Should we use multiple acceptor sockets to accept a large number of connections?

Tags:

As known, SO_REUSEPORT allows multiple sockets to listen on the same IP address and port combination, it increases requests per second by 2 to 3 times, and reduces both latency (~30%) and the standard deviation for latency (8 times): https://www.nginx.com/blog/socket-sharding-nginx-release-1-9-1/

NGINX release 1.9.1 introduces a new feature that enables use of the SO_REUSEPORT socket option, which is available in newer versions of many operating systems, including DragonFly BSD and Linux (kernel version 3.9 and later). This socket option allows multiple sockets to listen on the same IP address and port combination. The kernel then load balances incoming connections across the sockets. ...

As shown in the figure, reuseport increases requests per second by 2 to 3 times, and reduces both latency and the standard deviation for latency.

enter image description here

SO_REUSEPORT is available on most modern OS: Linux (kernel >= 3.9 since 29 Apr 2013), Free/Open/NetBSD, MacOS, iOS/watchOS/tvOS, IBM AIX 7.2, Oracle Solaris 11.1, Windows (is only SO_REUSEPORT that behaves as 2 flags together SO_REUSEPORT+SO_REUSEADDR in BSD), and may be on Android : https://stackoverflow.com/a/14388707/1558037

Linux >= 3.9

Additionally the kernel performs some "special magic" for SO_REUSEPORT sockets that isn't found in other operating systems: For UDP sockets, it tries to distribute datagrams evenly, for TCP listening sockets, it tries to distribute incoming connect requests (those accepted by calling accept()) evenly across all the sockets that share the same address and port combination. Thus an application can easily open the same port in multiple child processes and then use SO_REUSEPORT to get a very inexpensive load balancing.

Also known, to avoid locks of spin-lock and achive high performance there shouldn't be sockets which read more than 1 thread. I.e. each thread should processes its own sockets for read/write.

accept() is thread-safe function for the same socket descriptor, so it should be guarded by lock - so lock contention reduces performance: http://unix.derkeiler.com/Newsgroups/comp.unix.programmer/2007-06/msg00246.html

POSIX.1-2001/SUSv3 requires accept(), bind(), connect(), listen(), socket(), send(), recv(), etc. to be thread-safe functions. It's possible that there are some ambiguities in the standard regarding their interaction with threads, but the intention is that their behaviour in multithreaded programs is governed by the standard.

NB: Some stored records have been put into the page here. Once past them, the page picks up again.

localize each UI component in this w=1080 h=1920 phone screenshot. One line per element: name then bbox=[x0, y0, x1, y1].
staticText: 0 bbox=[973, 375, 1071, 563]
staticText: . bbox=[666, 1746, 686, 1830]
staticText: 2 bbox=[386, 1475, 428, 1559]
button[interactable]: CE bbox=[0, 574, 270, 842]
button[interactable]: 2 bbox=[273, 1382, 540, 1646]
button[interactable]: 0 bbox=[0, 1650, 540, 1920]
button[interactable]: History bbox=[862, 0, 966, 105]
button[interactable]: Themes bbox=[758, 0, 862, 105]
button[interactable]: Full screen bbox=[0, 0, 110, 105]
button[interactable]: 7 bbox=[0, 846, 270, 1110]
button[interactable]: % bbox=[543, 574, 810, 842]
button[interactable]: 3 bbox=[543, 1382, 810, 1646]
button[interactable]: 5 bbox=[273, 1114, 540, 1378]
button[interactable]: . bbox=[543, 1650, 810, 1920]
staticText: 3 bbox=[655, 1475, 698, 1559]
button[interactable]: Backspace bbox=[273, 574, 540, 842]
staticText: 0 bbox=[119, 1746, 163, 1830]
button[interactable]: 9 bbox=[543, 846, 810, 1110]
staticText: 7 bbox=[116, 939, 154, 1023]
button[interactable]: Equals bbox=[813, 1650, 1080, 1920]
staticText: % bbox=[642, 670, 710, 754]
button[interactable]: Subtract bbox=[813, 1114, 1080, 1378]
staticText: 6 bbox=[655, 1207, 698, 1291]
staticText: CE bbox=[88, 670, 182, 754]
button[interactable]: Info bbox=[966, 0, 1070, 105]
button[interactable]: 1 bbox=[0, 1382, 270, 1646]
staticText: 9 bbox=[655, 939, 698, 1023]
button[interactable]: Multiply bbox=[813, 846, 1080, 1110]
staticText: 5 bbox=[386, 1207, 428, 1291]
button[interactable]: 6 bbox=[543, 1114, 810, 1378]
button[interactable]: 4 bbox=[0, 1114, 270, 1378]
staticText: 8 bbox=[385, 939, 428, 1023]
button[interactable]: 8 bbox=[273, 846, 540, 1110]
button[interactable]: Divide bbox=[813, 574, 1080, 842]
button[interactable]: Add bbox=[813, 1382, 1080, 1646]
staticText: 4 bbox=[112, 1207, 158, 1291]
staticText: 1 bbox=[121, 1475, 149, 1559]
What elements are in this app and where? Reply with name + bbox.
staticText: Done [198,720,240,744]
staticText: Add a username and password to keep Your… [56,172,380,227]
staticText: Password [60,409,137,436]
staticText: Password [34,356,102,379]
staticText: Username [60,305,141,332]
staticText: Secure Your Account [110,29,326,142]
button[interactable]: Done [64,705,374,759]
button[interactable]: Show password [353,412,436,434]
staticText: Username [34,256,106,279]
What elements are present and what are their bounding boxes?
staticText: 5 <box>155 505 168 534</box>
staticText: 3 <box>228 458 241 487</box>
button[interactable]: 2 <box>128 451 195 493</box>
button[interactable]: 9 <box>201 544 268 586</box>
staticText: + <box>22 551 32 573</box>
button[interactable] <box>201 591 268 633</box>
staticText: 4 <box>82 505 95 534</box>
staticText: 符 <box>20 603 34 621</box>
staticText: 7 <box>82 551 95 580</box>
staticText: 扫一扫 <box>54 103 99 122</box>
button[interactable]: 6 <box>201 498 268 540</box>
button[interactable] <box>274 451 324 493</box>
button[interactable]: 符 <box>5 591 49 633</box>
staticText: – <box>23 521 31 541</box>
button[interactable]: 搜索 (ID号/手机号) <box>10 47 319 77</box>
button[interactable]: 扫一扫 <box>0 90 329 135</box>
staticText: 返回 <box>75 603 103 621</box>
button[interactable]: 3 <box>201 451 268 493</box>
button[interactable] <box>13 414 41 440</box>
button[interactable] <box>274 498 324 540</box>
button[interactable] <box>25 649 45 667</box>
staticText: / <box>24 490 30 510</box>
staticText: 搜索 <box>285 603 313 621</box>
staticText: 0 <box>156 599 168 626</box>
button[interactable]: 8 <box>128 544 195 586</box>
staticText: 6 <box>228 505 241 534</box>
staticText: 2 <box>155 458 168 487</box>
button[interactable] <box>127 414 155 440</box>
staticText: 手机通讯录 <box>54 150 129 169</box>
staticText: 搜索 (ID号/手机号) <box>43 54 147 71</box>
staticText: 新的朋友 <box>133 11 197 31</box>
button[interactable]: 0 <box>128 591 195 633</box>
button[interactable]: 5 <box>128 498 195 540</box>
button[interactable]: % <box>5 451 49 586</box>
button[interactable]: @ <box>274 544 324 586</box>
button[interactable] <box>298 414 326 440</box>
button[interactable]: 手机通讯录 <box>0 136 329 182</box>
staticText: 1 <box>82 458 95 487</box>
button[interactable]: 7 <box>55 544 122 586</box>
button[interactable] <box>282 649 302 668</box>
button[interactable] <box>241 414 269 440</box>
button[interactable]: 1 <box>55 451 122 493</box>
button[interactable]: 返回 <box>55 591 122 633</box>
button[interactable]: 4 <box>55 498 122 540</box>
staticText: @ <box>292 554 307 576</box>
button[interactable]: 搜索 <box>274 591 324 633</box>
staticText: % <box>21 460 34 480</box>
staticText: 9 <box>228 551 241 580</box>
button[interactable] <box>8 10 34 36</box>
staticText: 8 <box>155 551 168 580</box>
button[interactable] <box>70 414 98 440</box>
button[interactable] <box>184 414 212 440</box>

If we use the same one socket from many threads, then performance will be low because socket defended by lock for thread-safe accessing from many threads: https://blog.cloudflare.com/how-to-receive-a-million-packets/

The receiving performance is down compared to a single threaded program. That's caused by a lock contention on the UDP receive buffer side. Since both threads are using the same socket descriptor, they spend a disproportionate amount of time fighting for a lock around the UDP receive buffer. This paper describes the problem in more detail.

More details about spin-lock when the application tries to read data from the socket - "Analysis of Linux UDP Sockets Concurrent Performance": http://www.jcc2014.ucm.cl/jornadas/WORKSHOP/WSDP%202014/WSDP-4.pdf

V. K ERNEL ISOLATION

....

From the other side, when the application tries to read data from the socket, it executes a similar process, which isdescribed below and represented in Figure 3 from right to left:

1) Dequeue one or more packets from the receive queue, using the corresponding spinlock (green one).

2) Copy the information to user-space memory.

3) Release the memory used by the packet. This potentiallychanges the state of the socket, so two ways of locking the socket can occur: fast and slow. In both cases, the packet is unlinked from the socket, Memory Accounting statistics are updated and socket is released according to the locking path taken.

I.e. when many threads are accessing the same socket, performance degrades due to waiting on one spin-lock.

We have 2 x Xeon 32 HT-Cores server with 64 total HT-cores, and two 10 Gbit Ethernet cards, and Linux (kernel 3.9).

We use RFS and XPS - i.e. for the same connection TCP/IP-stack processed (kernel-space) on the same CPU-Core as an application thread (user-space).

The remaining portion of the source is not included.